Classification of mechanisms and role of reactive metabolites
In view of the different chemical and pharmacological properties of the causative agents, and the heterogeneity of the clinical presentations, it is not surprising that idiosyncratic reactions involve a broad range of mechanisms, and more than one mechanism may be involved in any single event. A classification which has didactic value, but may not be always easily applicable to individual cases, distinguishes three broad mechanisms: (1) direct cytotoxicity, whereby a drug or a metabolite cause direct cellular damage; (2) immune-mediated hypersensitivity reactions; (3) off-target pharmacology, whereby a drug or a metabolite interact directly with a system other than that for which the drug is intended.

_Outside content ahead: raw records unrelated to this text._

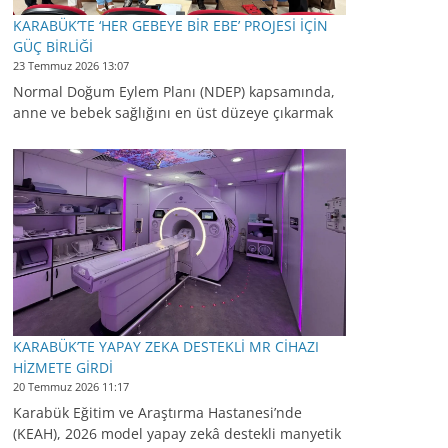
KARABÜK’TE ‘HER GEBEYE BİR EBE’ PROJESİ İÇİN
GÜÇ BİRLİĞİ
23 Temmuz 2026 13:07
Normal Doğum Eylem Planı (NDEP) kapsamında,
anne ve bebek sağlığını en üst düzeye çıkarmak
KARABÜK’TE YAPAY ZEKA DESTEKLİ MR CİHAZI
HİZMETE GİRDİ
20 Temmuz 2026 11:17
Karabük Eğitim ve Araştırma Hastanesi’nde
(KEAH), 2026 model yapay zekâ destekli manyetik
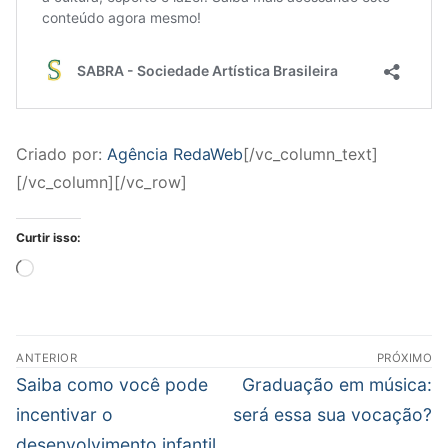
Criado por:
Agência RedaWeb
[/vc_column_text]
[/vc_column][/vc_row]
Curtir isso:
Carregando...
Navegação
ANTERIOR
PRÓXIMO
de
Post
Próximo
Saiba como você pode
Graduação em música:
Post
anterior:
post:
incentivar o
será essa sua vocação?
desenvolvimento infantil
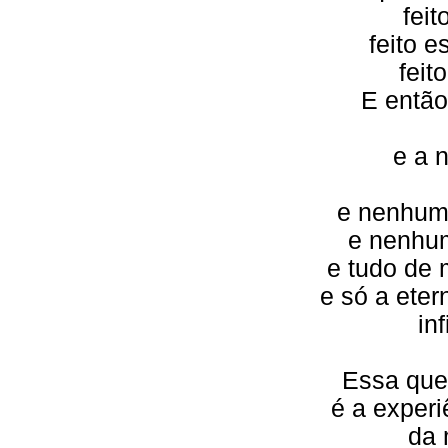
feit
feito e
feit
E então
e a 
e nenhuma
e nenhum
e tudo de 
e só a ete
in
Essa que
é a exper
da 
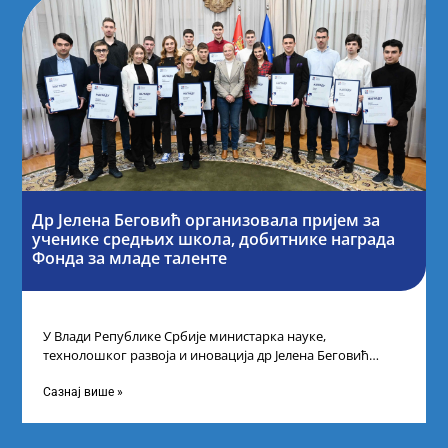
Др Јелена Беговић организовала пријем за
ученике средњих школа, добитнике награда
Фонда за младе таленте
У Влади Републике Србије министарка науке,
технолошког развоја и иновација др Јелена Беговић
организовала је пријем за ученике средњошколце који
Сазнај више »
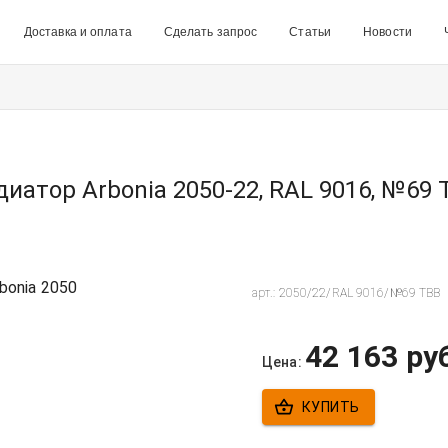
Доставка и оплата
Сделать запрос
Статьи
Новости
диатор Arbonia 2050-22, RAL 9016, №69 
арт.:
2050/22/RAL 9016/№69 ТВВ
42 163
ру
Цена:
КУПИТЬ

Many idiosyncratic reactions are initiated by reactive drug metabolites, which bind covalently to macromolecules and either cause direct cell damage or trigger an immune response (Guengerich, 2006). Reactive metabolites often have a very short half life, which explains why their sites of formation, and the liver in particular, are also the major targets of tissue damage (Ju and Uetrecht, 2002). Extrahepatic damage may be seen when reactive metabolites are formed at multiple sites, when long-lived metabolites travel from the liver to other organs, or when a locally initiated immune response spreads systemically.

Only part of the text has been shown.